何日も前に来れば、食料などの物資が大量に必要となりますからね。


「じゃあ、まな隊の皆さん、工兵部隊の皆さん頑張って下さい」

「差し入れのハンバーガーを置いておきまーす」


「おい、おい、まな様、俺たちを置いて、どっか行っちまったぜ」

「護衛をなんだと思っているんだ」




わたしは、作業が順調に進んでいるのを確認して、キキちゃんと二人でパレイ商会のレイさんのもとへ向かいました。


「レイさん、遅くなりましたー」


「あー、まなちゃん」

「商品の補充お願い」


「もう無くなったんですか」


「大口のお客さんが多いですからね」


パレイ魔女商会の、魔力の杖はイナ国とヤパ国に売れたとか。

治癒や回復は大きな魔力が要るということなので、既に大量消費されているということです。

一般に出回るのは当分先ですね。


「じゃあ、レイさんまた戦場にむかいます」


「はい、気を付けてねー」


わたしは、正方形の作戦室に移動しました。

パイさんが少し使った、パレイ商会の商品の魔力杖を、懐から出します。

白く光る新品の杖をクーちゃんに消去してもらうと、部屋の中は赤い光に包まれます。

なんだかこの状態がわたしは集中出来るみたいです。

戦場図を見て、見落としがないか、思案します。


この世界の人は、変なところで律儀です。

なのでこの戦いも、奇策はないと思いますが「負ければイナ国が滅ぶ」なんて、国王様から聞けば細心の注意を、払いたいと思います。

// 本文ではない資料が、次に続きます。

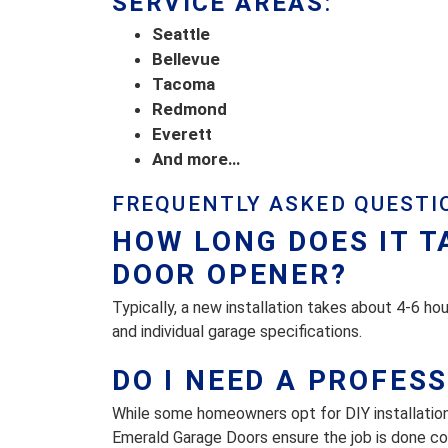
SERVICE AREAS
:
Seattle
Bellevue
Tacoma
Redmond
Everett
And more…
FREQUENTLY ASKED QUESTI
HOW LONG DOES IT T
DOOR OPENER?
Typically, a new installation takes about 4-6 ho
and individual garage specifications.
DO I NEED A PROFES
While some homeowners opt for DIY installatio
Emerald Garage Doors ensure the job is done corr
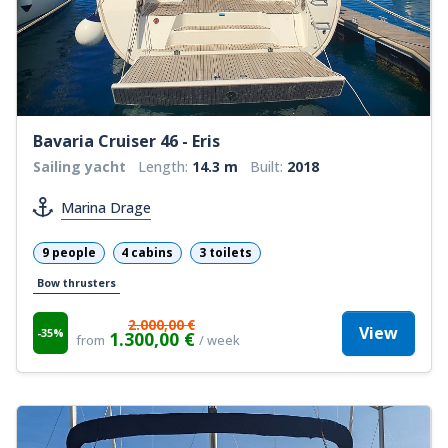
Bavaria Cruiser 46 - Eris
Sailing yacht
Length:
14.3 m
Built:
2018
Marina Drage
9 people
4 cabins
3 toilets
Bow thrusters
2.000,00 €
View
-35%
1.300,00 €
from
/ week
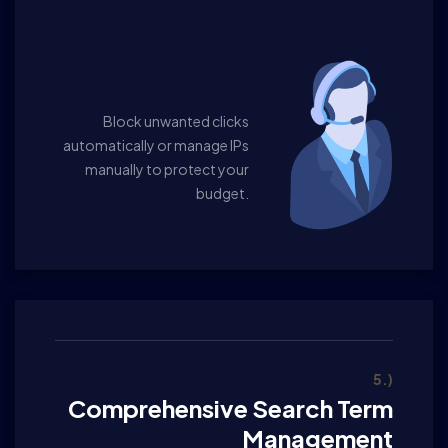
Block unwanted clicks
automatically or manage IPs
manually to protect your
budget.
5.)
Comprehensive Search Term
Management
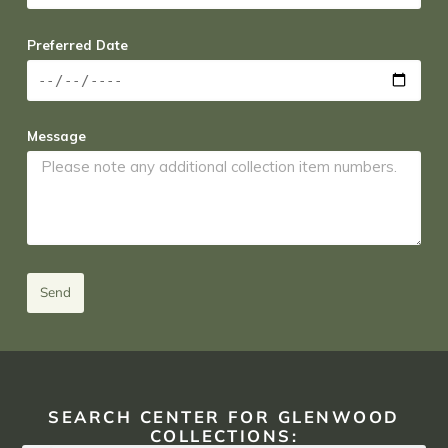
Preferred Date
Message
Send
SEARCH CENTER FOR GLENWOOD
COLLECTIONS:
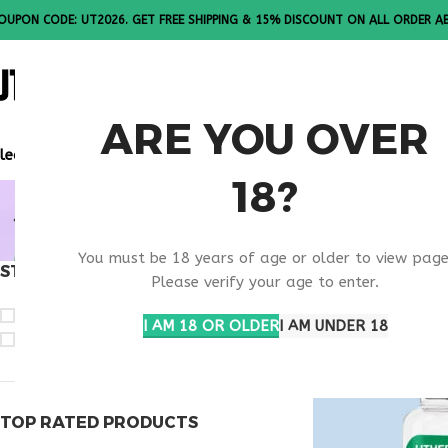
OUPON CODE: UT2026. GET FREE SHIPPING & 15% DISCOUNT ON ALL ORDER A
ALL PEPTI
ARE YOU OVER
lease Note: All products are sold in boxes of 10 vials.
18?
POST INJU
You must be 18 years of age or older to view page
STOCK STATUS
Home
Products ta
Please verify your age to enter.
On sale
I AM 18 OR OLDER
I AM UNDER 18
In stock
TOP RATED PRODUCTS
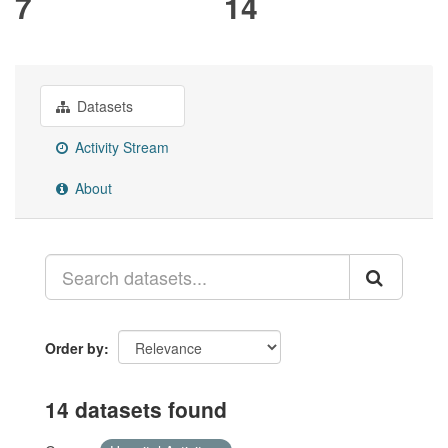
7
14
Datasets
Activity Stream
About
Order by
14 datasets found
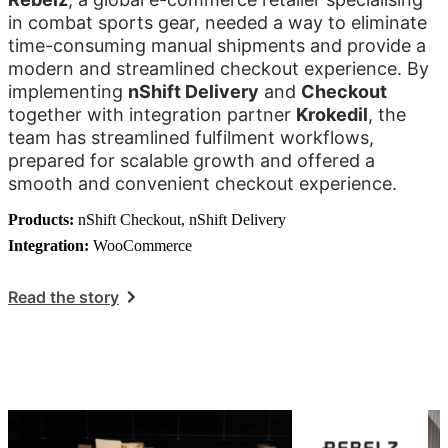
in combat sports gear, needed a way to eliminate
time-consuming manual shipments and provide a
modern and streamlined checkout experience. By
implementing
nShift Delivery
and
Checkout
together with integration partner
Krokedil
, the
team has streamlined fulfilment workflows,
prepared for scalable growth and offered a
smooth and convenient checkout experience.
Products:
nShift Checkout, nShift Delivery
Integration:
WooCommerce
Read the story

わたしはゲームの世界では、かっこいいから真田幸村のいる、真田家をいつも選びます。

弱小国の真田家は何をやっても滅亡です。

そこで新武将まなの登場です。

武力100、統率100、政治100、知謀100です。

こんなチート武将がいても、必死で考えないと滅亡します。

コンピューターは必ず隙をついて攻撃してきます。

油断も隙もありません。


この図と駒の配置から、わたしがやられたら困ることを必死で探します。

わたしがやられたら困ること。


「……」


見つけてしまいました。

イナ国の森は海岸までくっついていません。

イナの森の南端には少し平原の隙間があります。

開戦と同時に一部隊騎馬隊を走らせれば、中央の激戦に集中しているイナ国軍の背後から総大将を討ち取れるのでは無いでしょうか。


王将を取られたら勝負が決まると言うのもよく分りませんが、でもそういう事になります。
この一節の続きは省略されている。